Introduction
NASC checks the RNA quality at two points. We check the RNA quality when we first receive the samples from our users to make sure that there has been no degradation in transit. We then check again at the cRNA stage before fragmentation and hybridisation, to save wasting chips if the amplification and labelling process has not worked
NASC uses the Agilent Bioanalyzer to check the integrity of RNA. The output from the Bioanalyzer produces a graph that serves a similar purpose as a RNA gel. Along the X-axis measures time, which translates to fragment size. The shorter the time, the smaller the RNA fragment. The Y-axis measures the amount of RNA at that size (which would be the equivalent to darker bands in the gel). A 25bp RNA fragment is always spiked in to every sample- this always appears at the 24 second mark in the graphs below.
The ladder below shows the principle of size separation and quantitation by time.
We also use a NanoDrop to calculate concentrations of the initial sample and to check the 260/280 ratio as an assessment of nucleic acid purity. A ratio of ~2.0 is generally accepted as 'pure' for RNA.
Total RNA from Users
Qiagen
A typical profile for a high quality RNA prep using the Qiagen Kit is represented below.
The size of the 18S peak and 28S peaks are calculated. The 28S/18S ratio is one of the key indicators of RNA quality - a ratio of 2 is ideal.
Trizol
We also accept Trizol extracted total RNA. The quality of RNA extracted using the Trizol reagent is not as clean as with the Qiagen Kit. However, a greater mass ( >100mg ) of tissue can be treated with Trizol to obtain higher RNA yields than with the Qiagen kit.
Notice the band at 25 seconds. This is the 5S ribosomal RNA and tRNA, and not small degraded RNA. The Trizol prep usually results in samples with good 5S ribosomal band isolation, in comparison to Qiagen column purification in which the 5S and tRNA are too small to be isolated along with the ribosomal and messenger RNA.
Degraded
The electropherogram below is typical of a degraded total RNA.

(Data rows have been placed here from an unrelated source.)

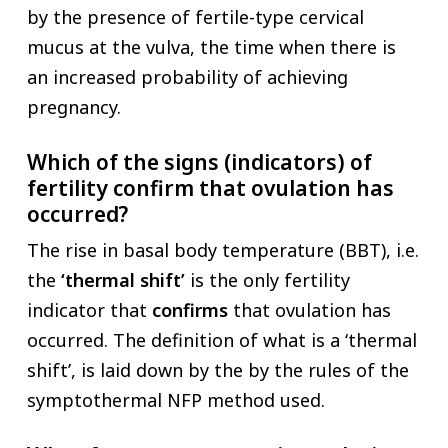
by the presence of fertile-type cervical
mucus at the vulva, the time when there is
an increased probability of achieving
pregnancy.
Which of the signs (indicators) of
fertility confirm that ovulation has
occurred?
The rise in basal body temperature (BBT), i.e.
the
‘thermal shift’
is the only fertility
indicator that
confirms
that ovulation has
occurred. The definition of what is a ‘thermal
shift’, is laid down by the by the rules of the
symptothermal NFP method used.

Notice the raised baseline between the marker peak and the two ribosomal peaks. As a sample degrades, the mRNA between the ribosomal bands will appear to rise while the 28S ribosomal band shrinks and becomes broader. A broad band at 22-24 seconds may also start to appear. This is where the highly degraded RNA migrates. The electropherogram for this degraded sample is slightly shifted to the left.
Unfragmented cRNA
The quality of the biotin labelled unfragmented cRNA is checked before GeneChip analysis. A poor cRNA prep usually indicates poor quality starting RNA.
The electropherogram for this unfragmented cRNA has been overlaid with the ladder to show the general size distribution of the cRNA. The ladder fragments are: 200, 500, 1000, 2000, 4000 and 6000 nt in length. A cRNA profile with a greater proportion of fragments above 500 nt is usually considered as a good prep. A 28S/18S ratio of zero indicates that there is no ribosomal RNA contamination.